▶ **YOUR OBJECTIVE**
Your reply should consist only of the lines from the one with "Другая продукция (84, 29)" through the end of the entries, transcribed exactly. Pictures stay out.

=== DATA RECORDS ===

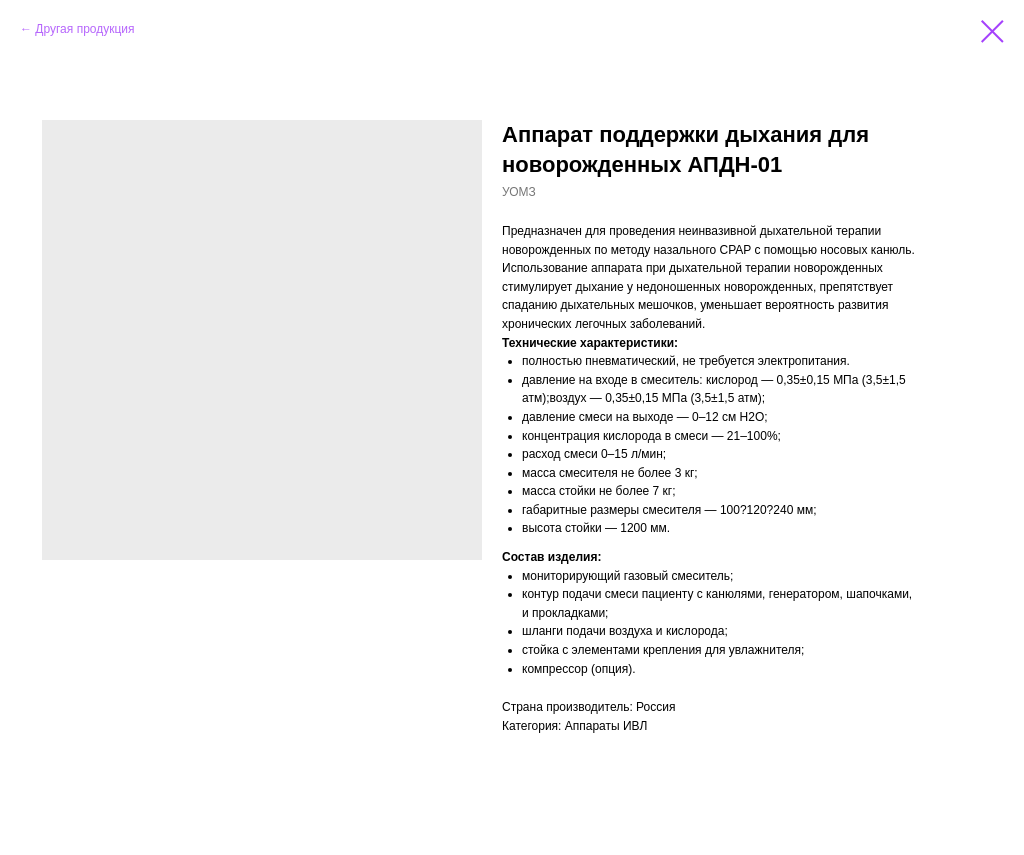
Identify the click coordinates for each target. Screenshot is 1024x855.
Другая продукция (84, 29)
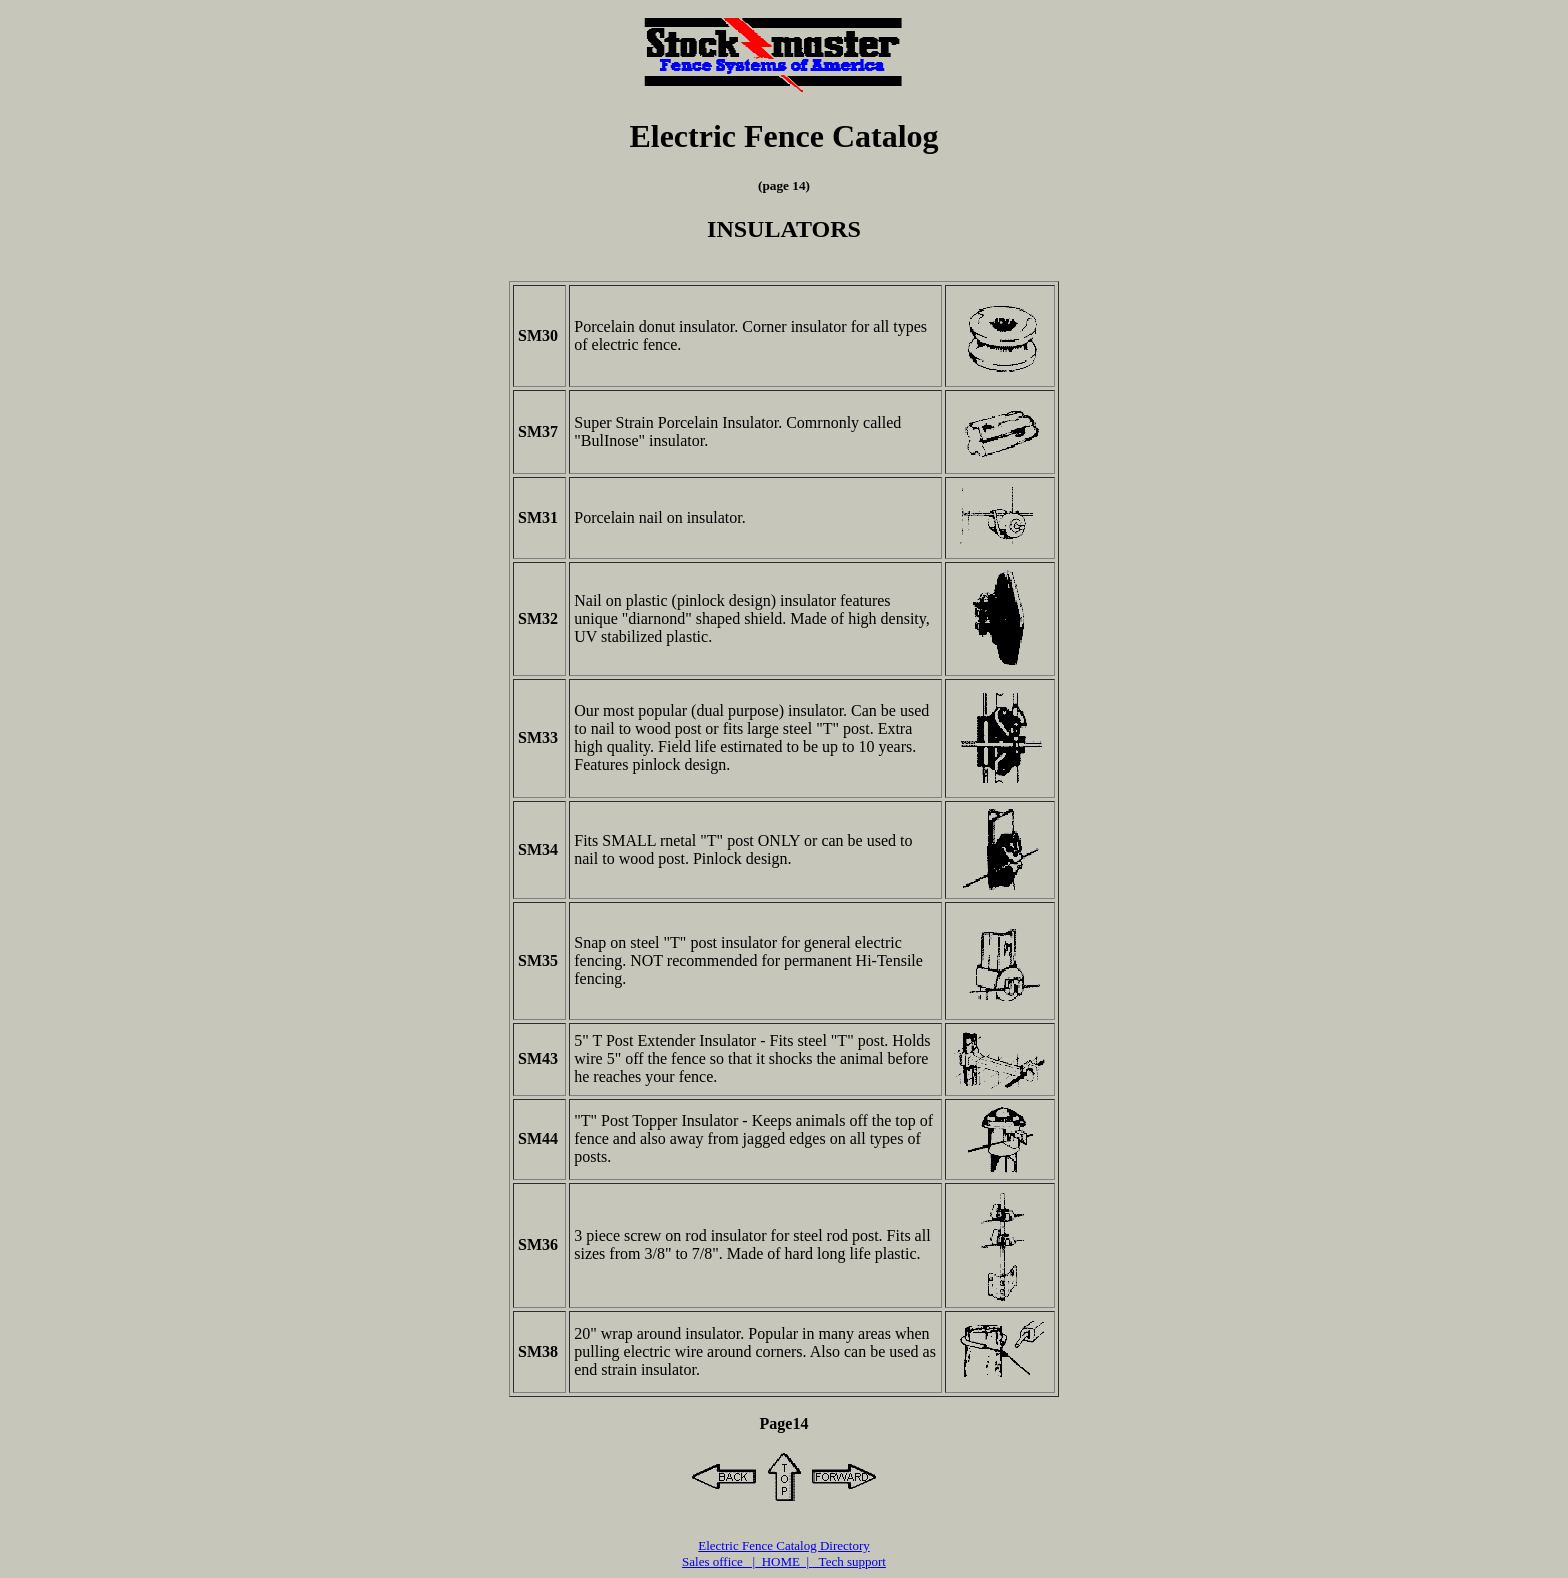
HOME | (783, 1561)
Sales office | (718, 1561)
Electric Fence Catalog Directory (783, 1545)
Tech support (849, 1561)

===

▶ **WRITTEN SOLUTION**
Другая продукция (84, 29)
HOME | (783, 1561)
Sales office | (718, 1561)
Electric Fence Catalog Directory (783, 1545)
Tech support (849, 1561)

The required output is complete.